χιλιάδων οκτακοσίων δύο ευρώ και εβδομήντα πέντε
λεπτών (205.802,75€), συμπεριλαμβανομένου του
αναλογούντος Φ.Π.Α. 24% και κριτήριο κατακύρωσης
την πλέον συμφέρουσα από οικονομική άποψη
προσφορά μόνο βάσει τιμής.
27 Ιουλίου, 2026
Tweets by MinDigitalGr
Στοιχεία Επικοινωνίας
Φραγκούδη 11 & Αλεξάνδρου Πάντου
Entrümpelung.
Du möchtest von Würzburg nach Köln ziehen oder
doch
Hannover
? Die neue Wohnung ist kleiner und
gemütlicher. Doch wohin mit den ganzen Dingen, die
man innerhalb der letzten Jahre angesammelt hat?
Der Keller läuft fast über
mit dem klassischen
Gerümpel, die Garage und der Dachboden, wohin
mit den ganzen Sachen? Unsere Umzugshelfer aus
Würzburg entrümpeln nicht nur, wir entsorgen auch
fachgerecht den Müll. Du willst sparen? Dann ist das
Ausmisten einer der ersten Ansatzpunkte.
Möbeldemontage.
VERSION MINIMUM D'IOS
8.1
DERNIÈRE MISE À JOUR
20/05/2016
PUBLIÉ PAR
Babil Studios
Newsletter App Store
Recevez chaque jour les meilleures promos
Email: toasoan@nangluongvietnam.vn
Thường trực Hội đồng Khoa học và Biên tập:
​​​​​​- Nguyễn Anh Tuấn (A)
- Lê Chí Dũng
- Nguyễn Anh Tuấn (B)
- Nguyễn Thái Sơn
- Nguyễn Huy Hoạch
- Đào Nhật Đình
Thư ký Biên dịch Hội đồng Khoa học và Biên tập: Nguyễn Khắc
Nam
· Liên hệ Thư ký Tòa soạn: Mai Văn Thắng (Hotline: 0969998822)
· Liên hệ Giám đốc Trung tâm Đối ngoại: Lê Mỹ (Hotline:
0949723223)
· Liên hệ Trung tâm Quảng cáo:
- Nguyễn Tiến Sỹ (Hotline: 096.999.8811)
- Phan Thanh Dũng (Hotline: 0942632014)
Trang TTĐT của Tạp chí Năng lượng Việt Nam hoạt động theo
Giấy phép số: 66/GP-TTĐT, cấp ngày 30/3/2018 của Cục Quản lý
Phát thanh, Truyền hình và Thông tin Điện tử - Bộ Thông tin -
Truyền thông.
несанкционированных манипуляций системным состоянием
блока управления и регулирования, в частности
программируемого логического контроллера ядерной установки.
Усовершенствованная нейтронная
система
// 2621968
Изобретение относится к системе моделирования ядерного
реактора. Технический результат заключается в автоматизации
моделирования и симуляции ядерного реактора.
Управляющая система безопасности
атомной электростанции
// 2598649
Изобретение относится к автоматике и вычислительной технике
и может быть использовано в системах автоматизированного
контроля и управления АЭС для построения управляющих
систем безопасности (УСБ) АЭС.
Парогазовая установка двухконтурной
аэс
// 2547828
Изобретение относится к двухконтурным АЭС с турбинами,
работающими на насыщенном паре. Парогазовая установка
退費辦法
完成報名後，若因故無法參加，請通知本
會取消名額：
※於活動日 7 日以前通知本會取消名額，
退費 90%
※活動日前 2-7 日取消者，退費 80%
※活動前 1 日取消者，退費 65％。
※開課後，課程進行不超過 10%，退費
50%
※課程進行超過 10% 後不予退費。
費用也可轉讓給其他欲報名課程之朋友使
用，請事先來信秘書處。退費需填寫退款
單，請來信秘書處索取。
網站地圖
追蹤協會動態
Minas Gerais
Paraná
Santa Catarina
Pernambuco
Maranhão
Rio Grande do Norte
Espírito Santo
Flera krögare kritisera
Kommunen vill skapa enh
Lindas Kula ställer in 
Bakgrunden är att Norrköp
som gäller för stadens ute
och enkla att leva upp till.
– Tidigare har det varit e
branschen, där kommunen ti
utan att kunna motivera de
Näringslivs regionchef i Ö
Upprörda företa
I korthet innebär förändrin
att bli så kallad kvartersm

........

(What this task involves): Search the listing for the word "Truyền" and return each line that holds it.

(Output for this task):
Phát thanh, Truyền hình và Thông tin Điện tử - Bộ Thông tin -
Truyền thông.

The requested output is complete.